Max Number of K-Sum Pairs

Max Number of K-Sum Pairs

What is this problem about?

The Max Number of K-Sum Pairs problem provides an integer array nums and an integer k. In a single operation, you can pick two numbers from the array that add up to exactly k and remove them from the array. Your goal is to return the maximum number of operations (pairs) you can perform on the array.

Why is this asked in interviews?

This is a popular variation of the classic "Two Sum" problem. Interviewers ask it because it tests a candidate's ability to count and consume paired data.

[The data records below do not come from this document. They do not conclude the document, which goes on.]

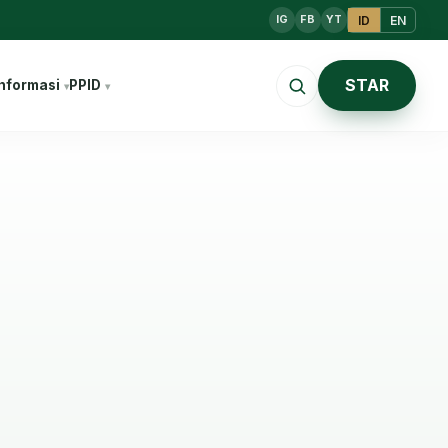
ID
EN
IG
FB
YT
STAR
nformasi
PPID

Unlike "Two Sum" which just asks if a pair exists, this problem requires managing the "exhaustion" of elements, evaluating your skills with Hash Maps (frequency tracking) or Sorting with Two Pointers.

Algorithmic pattern used

There are two highly optimal patterns:

1. Hash Map (Frequency Counting): Iterate through the array. For each number, calculate its complement = k - num. Check the map to see if the complement is available ($> 0$). If it is, you've found a pair! Increment your operation count and decrement the complement's count in the map. If it's not, add the current number to the map. (Time: $O(N)$, Space: $O(N)$).
2. Sorting + Two Pointers: Sort the array. Place left pointer at start and right at end. If sum == k, you have a pair (increment count, move both pointers). If sum < k, move left up. If sum > k, move right down. (Time: $O(N \log N)$, Space: $O(1)$).

Example explanation

Let's use the Hash Map approach on nums = [3, 1, 3, 4, 3], k = 6. Initialize Map: {}. Count = 0.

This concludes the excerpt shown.